>What about the starving millions in the world who still do not get fed
>properly. Maybe with everyone switching over to fuel production this number
>will increase with some of those millions being in the countries of
>production. Oh well never mind rather than bread they can eat cake. In this
>case oil seed cake but whats the difference anyway? Hell they might even get
>a few additives as well. 370,000 million tons should only take up a few
>acres shouldnt it and maybe I dont need to worry.
>B.r.,  David

No you don't need to worry. Biofuels needn't compete with food 
production. We've covered this ground before. There's a great deal of 
information available on it.

One major point is that the starving millions in the world do not 
starve because there isn't enough food - there's more than enough 
food, more food per capita than there's ever been before, more than 
enough to make everyone fat.

There's no evidence that "switching over to fuel production" would 
have any effect at all on their situation.

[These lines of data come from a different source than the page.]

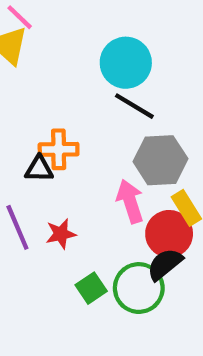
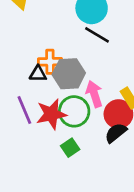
gray hexagon: (160, 160) -> (69, 74), moved
red star: (61, 234) -> (51, 114), size x1.6
green circle: (139, 288) -> (74, 111), moved

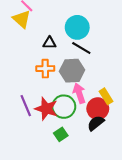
black triangle: (38, 74) -> (49, 43), moved
gray hexagon: (69, 74) -> (72, 71), moved
red star: (51, 114) -> (46, 109), turned 30

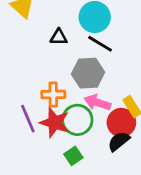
orange cross: (45, 69) -> (53, 95), moved
pink arrow: (79, 93) -> (97, 103), turned -54

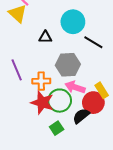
black line: (100, 44) -> (93, 42), moved
purple line: (28, 119) -> (17, 70), moved
black semicircle: (119, 141) -> (81, 116), moved

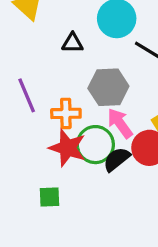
pink arrow: (75, 87) -> (120, 123), turned 36
black semicircle: (81, 116) -> (117, 159), moved
green square: (57, 128) -> (50, 197), moved, turned 32

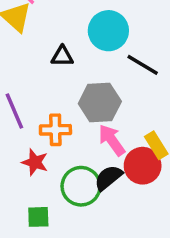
green circle: (95, 145) -> (81, 186), moved
red star: (68, 148) -> (35, 162), moved, size x0.7

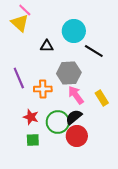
red star: (35, 162) -> (31, 117), moved
red circle: (143, 166) -> (77, 136), moved

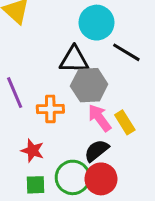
black triangle: (47, 46) -> (74, 60), moved, size x1.5
yellow rectangle: (102, 98) -> (125, 122), moved
green circle: (58, 122) -> (73, 177), moved

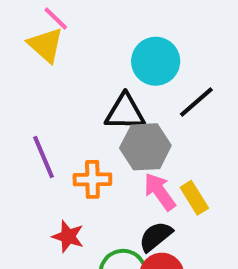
black line: (126, 52) -> (196, 102), turned -72

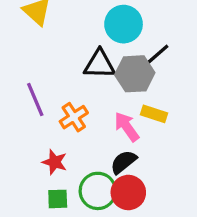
gray hexagon: (145, 147) -> (135, 74), moved
orange cross: (92, 179) -> (74, 117), turned -32
yellow rectangle: (194, 198) -> (154, 114), moved, turned -40

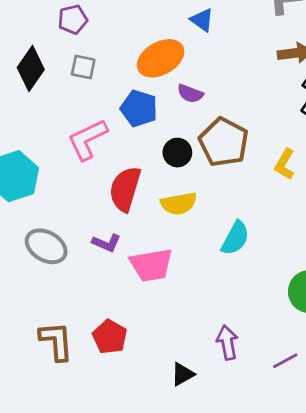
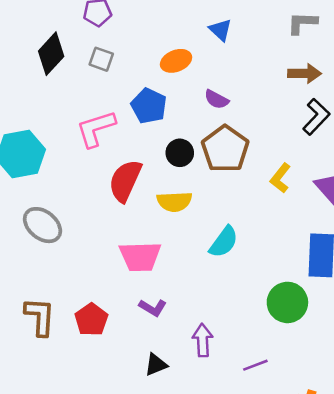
orange ellipse: (161, 58) -> (176, 61), size x0.7
purple semicircle: (190, 94) -> (216, 99), moved
purple L-shape: (106, 243) -> (153, 308), moved

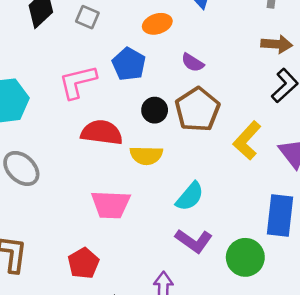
yellow L-shape: (280, 178) -> (247, 140), size x1.4
red semicircle: (125, 181) -> (102, 133), turned 69
purple L-shape: (153, 308) -> (194, 241), moved, size x1.4
red pentagon: (91, 320) -> (83, 263), moved

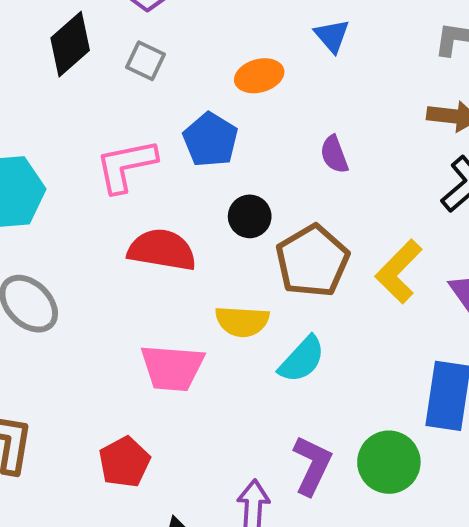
purple semicircle: (193, 63) -> (334, 154), moved, turned 35
brown pentagon: (197, 110) -> (312, 261), moved
yellow semicircle: (146, 155) -> (242, 321), moved
purple L-shape: (194, 241) -> (312, 465), moved, turned -102

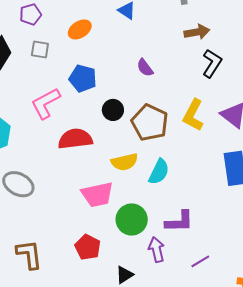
orange ellipse: (259, 76) -> (80, 29), moved
green circle: (389, 462) -> (132, 219), moved
purple L-shape: (312, 465) -> (179, 222), turned 80

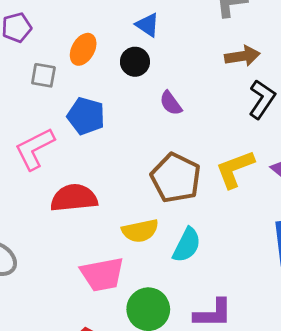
orange ellipse: (80, 29) -> (83, 49), turned -30
gray square: (40, 50) -> (43, 75), moved
black circle: (113, 110) -> (135, 62), moved
yellow L-shape: (193, 115) -> (235, 169), turned 40

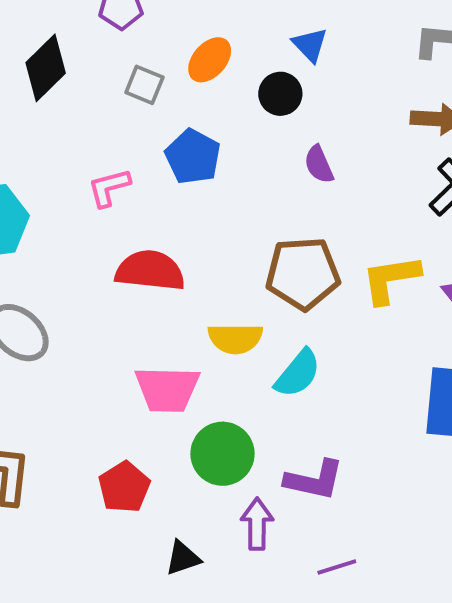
pink L-shape: (35, 149) -> (109, 188), size x0.7
brown pentagon: (176, 178) -> (303, 273), turned 30

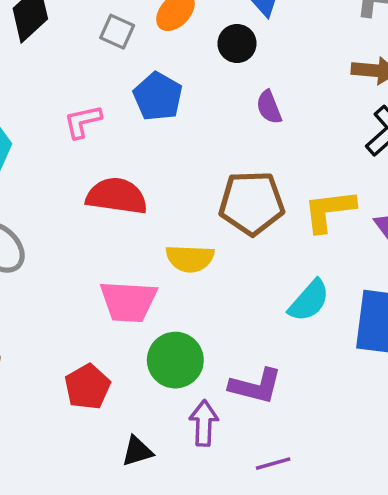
cyan semicircle: (298, 373) -> (309, 301), moved

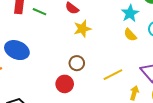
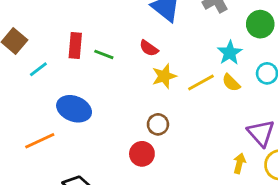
yellow line: (113, 75) -> (201, 83), moved

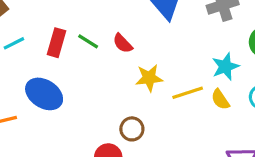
red rectangle: (75, 45) -> (57, 43), moved
red semicircle: (149, 48) -> (123, 43), moved

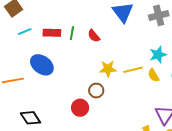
green line: (88, 41) -> (72, 33), turned 64
red rectangle: (57, 43) -> (52, 33), turned 72
yellow star: (149, 78) -> (108, 69), moved

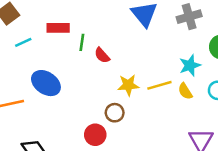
red rectangle: (52, 33) -> (58, 28), moved
red semicircle: (94, 36) -> (102, 55), moved

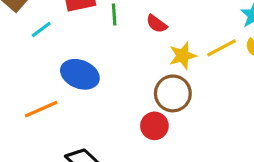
red semicircle: (102, 55) -> (157, 24), moved
brown circle: (115, 113) -> (173, 93), size x1.5

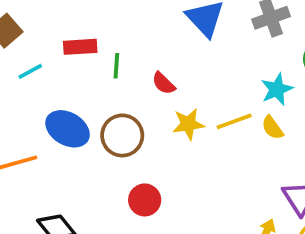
brown circle: (173, 93) -> (122, 135), moved

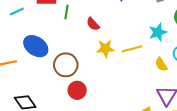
yellow semicircle: (272, 128) -> (161, 64), moved
brown circle: (122, 135) -> (66, 65), moved

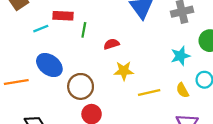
cyan line: (17, 12) -> (41, 29), moved
red semicircle: (93, 24) -> (111, 44), turned 112
yellow line: (132, 49) -> (149, 93), moved

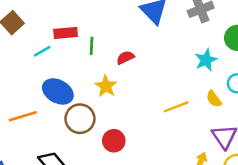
yellow star: (124, 71) -> (106, 86), moved, turned -30
brown circle: (81, 86) -> (80, 119), moved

Plenty of references for all this in the archives.

Best wishes

Keith Addison
Journey to Forever
Handmade Projects
Tokyo
http://journeytoforever.org/

 


>----- Original Message -----
>From: <[EMAIL PROTECTED]>
>To: <biofuel@yahoogroups.com>
>Sent: Wednesday, May 23, 2001 10:14 AM
>Subject: [biofuel] biofuels vs petrofuels
>
>
> > Why does this not make a major political issue, seeing as how, with all
>the
> > farmers, especially the small farmers with otherwise uneconomical
>operations,
> > all need a new product, and this appears to be it.  Raise grain, etc, to
> > convert to biofuels, even set up your own biofuels conversion unit, and
> > provide the energy we need that could, it appears, even replace petro
> > altogether.  Ipsofacto: new products stabilizing a farm economy that
> > continually needs to be supported,  minimized national security problems
>not
> > having to depend on the Arabs.  Less air pollution.  Emphasizing small
>scale
> > and appropriate technologies,  etc etc.  The only losers would be the big
>oil
> > companies, who, however, would somehow eventually take over with their
> > "economies of scale," etc.  Am I dreaming or what?  How do the Democrats
> > viiew this as an issue, or are they also bought off by the special
>interests.
> >  Why hasn't this openly surfaced on the national agenda.    If only  as an
> > argument against "drill, drill, drill," and avoiding the ANWHR drilling --
>a
> > biodiesel economy might even compete on a  time frame basis, considering
>the
> > time required to build new refineries, build new pipelines, new drilling,
> > etc.  Make available some well-developed, small plant, plans, with listing
>of
> > the materials required and some demonstrated results, and every farmer
>could
> > get in the business.  Comments anyone  What is wrong with this and why
>hasn't
> > it been surfaced on a national scale, unless there is some vast conspiracy
> > going on to keep everything in the hands of the status quo?